**What you have to do:**
After reading the entries below, copy word for word the lines from the first through the line containing "All contents are", and stop there.

**Provided data:**
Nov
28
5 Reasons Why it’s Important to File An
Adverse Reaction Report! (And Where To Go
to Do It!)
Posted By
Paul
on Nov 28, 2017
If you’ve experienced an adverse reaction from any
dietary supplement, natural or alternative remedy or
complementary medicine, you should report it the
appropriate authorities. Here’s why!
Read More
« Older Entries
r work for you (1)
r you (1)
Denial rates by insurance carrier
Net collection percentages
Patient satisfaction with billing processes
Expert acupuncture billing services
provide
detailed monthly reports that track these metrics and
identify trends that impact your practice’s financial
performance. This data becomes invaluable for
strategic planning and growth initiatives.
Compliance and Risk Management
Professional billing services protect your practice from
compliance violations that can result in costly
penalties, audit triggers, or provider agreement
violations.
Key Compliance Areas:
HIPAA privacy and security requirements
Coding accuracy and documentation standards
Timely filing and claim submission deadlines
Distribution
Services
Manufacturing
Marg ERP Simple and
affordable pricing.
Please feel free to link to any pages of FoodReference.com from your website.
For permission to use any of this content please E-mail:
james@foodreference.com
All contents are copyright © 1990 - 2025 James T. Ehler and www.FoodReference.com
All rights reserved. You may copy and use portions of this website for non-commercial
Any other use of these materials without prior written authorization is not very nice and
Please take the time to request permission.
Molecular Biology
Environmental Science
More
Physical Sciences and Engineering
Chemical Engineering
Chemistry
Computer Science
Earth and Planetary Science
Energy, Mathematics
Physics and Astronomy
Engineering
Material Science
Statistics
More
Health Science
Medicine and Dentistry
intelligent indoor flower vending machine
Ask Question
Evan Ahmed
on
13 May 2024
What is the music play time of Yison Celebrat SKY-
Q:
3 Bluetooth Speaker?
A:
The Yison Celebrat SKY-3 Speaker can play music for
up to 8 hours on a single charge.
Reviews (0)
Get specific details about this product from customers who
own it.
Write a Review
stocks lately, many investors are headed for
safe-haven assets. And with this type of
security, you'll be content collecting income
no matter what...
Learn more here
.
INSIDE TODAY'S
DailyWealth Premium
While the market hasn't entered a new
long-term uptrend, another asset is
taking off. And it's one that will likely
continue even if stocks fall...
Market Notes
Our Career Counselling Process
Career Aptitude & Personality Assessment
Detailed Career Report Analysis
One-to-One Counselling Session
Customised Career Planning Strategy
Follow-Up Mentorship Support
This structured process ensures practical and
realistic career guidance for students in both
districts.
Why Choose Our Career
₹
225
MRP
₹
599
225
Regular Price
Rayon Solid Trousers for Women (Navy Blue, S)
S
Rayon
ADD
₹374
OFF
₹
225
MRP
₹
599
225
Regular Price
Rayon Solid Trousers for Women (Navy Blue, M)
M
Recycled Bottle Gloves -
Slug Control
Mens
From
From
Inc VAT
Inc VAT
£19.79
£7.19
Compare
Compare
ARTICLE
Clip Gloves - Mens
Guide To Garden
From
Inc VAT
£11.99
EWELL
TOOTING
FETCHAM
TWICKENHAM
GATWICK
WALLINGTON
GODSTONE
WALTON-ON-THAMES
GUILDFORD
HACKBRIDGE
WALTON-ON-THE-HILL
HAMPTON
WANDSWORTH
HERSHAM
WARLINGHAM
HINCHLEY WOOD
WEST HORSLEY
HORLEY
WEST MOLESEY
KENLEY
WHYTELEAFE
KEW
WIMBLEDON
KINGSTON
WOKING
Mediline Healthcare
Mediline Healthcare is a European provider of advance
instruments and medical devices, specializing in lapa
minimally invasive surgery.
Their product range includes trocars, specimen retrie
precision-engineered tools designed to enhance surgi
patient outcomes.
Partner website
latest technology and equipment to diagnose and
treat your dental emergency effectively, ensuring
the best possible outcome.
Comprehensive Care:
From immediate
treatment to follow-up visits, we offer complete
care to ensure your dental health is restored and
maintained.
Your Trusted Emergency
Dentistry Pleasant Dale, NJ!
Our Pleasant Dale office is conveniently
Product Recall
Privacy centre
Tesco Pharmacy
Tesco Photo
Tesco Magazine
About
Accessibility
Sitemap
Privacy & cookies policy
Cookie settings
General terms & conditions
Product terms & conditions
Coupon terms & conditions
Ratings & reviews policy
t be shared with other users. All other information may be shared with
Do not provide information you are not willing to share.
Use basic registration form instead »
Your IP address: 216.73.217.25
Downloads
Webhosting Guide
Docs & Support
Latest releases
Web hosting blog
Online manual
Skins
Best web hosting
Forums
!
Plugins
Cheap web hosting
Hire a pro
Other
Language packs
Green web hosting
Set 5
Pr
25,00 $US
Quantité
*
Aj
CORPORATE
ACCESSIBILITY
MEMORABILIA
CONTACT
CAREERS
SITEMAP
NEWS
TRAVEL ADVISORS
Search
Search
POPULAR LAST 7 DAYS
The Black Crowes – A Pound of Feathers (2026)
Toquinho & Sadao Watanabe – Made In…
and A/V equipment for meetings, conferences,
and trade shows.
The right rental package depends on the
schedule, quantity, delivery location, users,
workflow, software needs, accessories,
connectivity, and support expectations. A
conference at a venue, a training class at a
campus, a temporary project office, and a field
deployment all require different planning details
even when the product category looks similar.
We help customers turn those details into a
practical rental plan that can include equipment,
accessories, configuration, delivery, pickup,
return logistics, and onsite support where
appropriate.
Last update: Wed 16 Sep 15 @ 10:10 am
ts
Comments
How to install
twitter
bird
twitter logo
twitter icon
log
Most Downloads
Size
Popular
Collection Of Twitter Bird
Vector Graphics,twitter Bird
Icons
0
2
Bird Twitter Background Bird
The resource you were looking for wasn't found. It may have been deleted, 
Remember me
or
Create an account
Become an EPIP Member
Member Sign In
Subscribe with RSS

**Solution:**
Nov
28
5 Reasons Why it’s Important to File An
Adverse Reaction Report! (And Where To Go
to Do It!)
Posted By
Paul
on Nov 28, 2017
If you’ve experienced an adverse reaction from any
dietary supplement, natural or alternative remedy or
complementary medicine, you should report it the
appropriate authorities. Here’s why!
Read More
« Older Entries
r work for you (1)
r you (1)
Denial rates by insurance carrier
Net collection percentages
Patient satisfaction with billing processes
Expert acupuncture billing services
provide
detailed monthly reports that track these metrics and
identify trends that impact your practice’s financial
performance. This data becomes invaluable for
strategic planning and growth initiatives.
Compliance and Risk Management
Professional billing services protect your practice from
compliance violations that can result in costly
penalties, audit triggers, or provider agreement
violations.
Key Compliance Areas:
HIPAA privacy and security requirements
Coding accuracy and documentation standards
Timely filing and claim submission deadlines
Distribution
Services
Manufacturing
Marg ERP Simple and
affordable pricing.
Please feel free to link to any pages of FoodReference.com from your website.
For permission to use any of this content please E-mail:
james@foodreference.com
All contents are copyright © 1990 - 2025 James T. Ehler and www.FoodReference.com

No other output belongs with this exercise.